Julian Barnes, The Lemon Table
- By carleta
- On Friday, 05 september 2014
Julian Barnes, The Lemon Table – Vintage International, May 2005 ISBN: 1400076501 (ISBN13: 9781400076505)
Read from August 26th to September 4th 2014
My rating : 4/5 stars
The Table of Silence
The Brancusian table with twelve seats, eleven of them duly occupied by eleven characters, each of them waiting to take his lemon. The twelfth is forever empty for is forever reserved to the lemons’ distributor – Death. But before leaving with the yellow fruit in hand, each occupant has to tell his story, has to make sense of his life and to acknowledge his place in the world.
So maybe Julian Barnes’s Lemon Table is not about old age and death after all, just as Brancusi’s sculpture is not about waiting. But both are surely about the power of art to give sense of the human feelings, of human existence. Like Anders Bodén, the hero of the brilliant Story of Mats Israelson, who, for more than twenty years polishes an old story as a gift for the woman he has loved, thus rising not only the narrative but also his own feelings above the oblivion:
…he worked at the story until he had it in a form that would please her: simple, hard, true.
In fact, the main theme of the book is love, be it creative or procreative. For the retired major Jacko Jackson, who has visited his mistress Babs once a year for twenty-three years, love is a means to escape the dullness of the quotidian: “She was – what was that phrase they used nowadays? – his window of opportunity” (Hygiene) For the 81-year-old man who leaves his wife to settle with his mistress of 65, love is his mutiny against decrepitude but also against the preconception that old means already dead or waiting for dying (The Fruit Cage). Reading, even cooking recipes, is love that slows the falling into Alzheimer nothingness of the beloved one (Appetite).

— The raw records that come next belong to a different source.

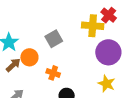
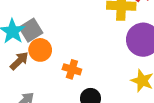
gray square: (54, 39) -> (31, 30), moved

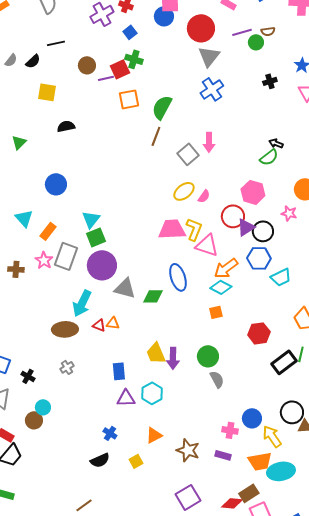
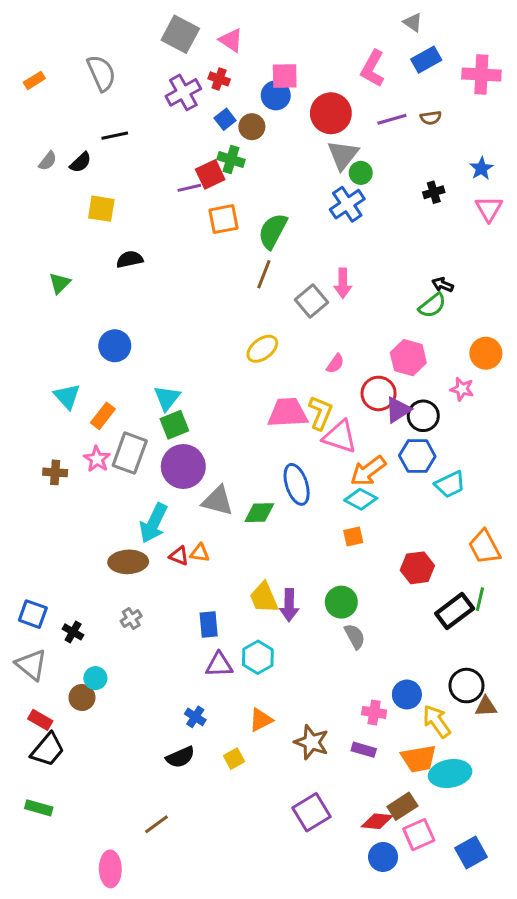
green circle: (256, 42) -> (361, 173), moved
brown circle: (87, 65) -> (252, 127), moved
yellow ellipse: (184, 191) -> (262, 349), moved

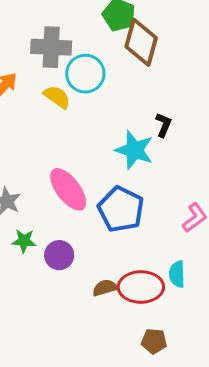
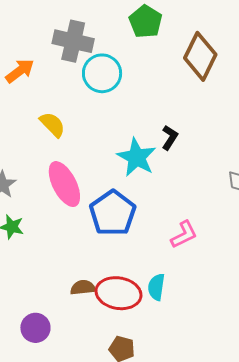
brown diamond: (141, 42) -> (200, 56), moved
yellow semicircle: (57, 97) -> (52, 124), moved
purple circle: (59, 255) -> (35, 328), moved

And then there is love as a source of creation. In the last story, The Silence, an old, drunken and apparently embittered Sibelius is evoked, whose love for music cannot be turned into creation anymore, but who is well aware that it is this love that defines him:
'Certainly, I am neurotic and frequently unhappy, but that is largely the consequence of being an artist rather than the cause.'
Finally, the two kinds of Eros are harmonized in The Revival, the story of the 65 year-old Turgenev’s last love for an actress of 25. A bittersweet love which “move il sole e l’altre stele” precisely because it is unfulfilled:
Like most of his life’s writing, the paly was concerned with love. And as in his life, so in his writing, love did not work. Love might or might not provoke kindness, gratify vanity, and clear the skin, but it did not lead to happiness, there was always an inequality of feelings or intention present. Such was love’s nature.
Each of the eleven stories in the volume is about love in one sense or another. In each one of them, love is sought to escape time.
Each stool around Brancusi’s table has the form of an hourglass. However, there is no sand dripping the time. The occupants are gone; their voices are but vague memories, their individuality already forgotten. But the seats are there, frozen into eternity. They will continue to speak about love, and suffering, and human imperfections and of death as not the end of all things as long as someone will listen to them. Like Barnes’s book does.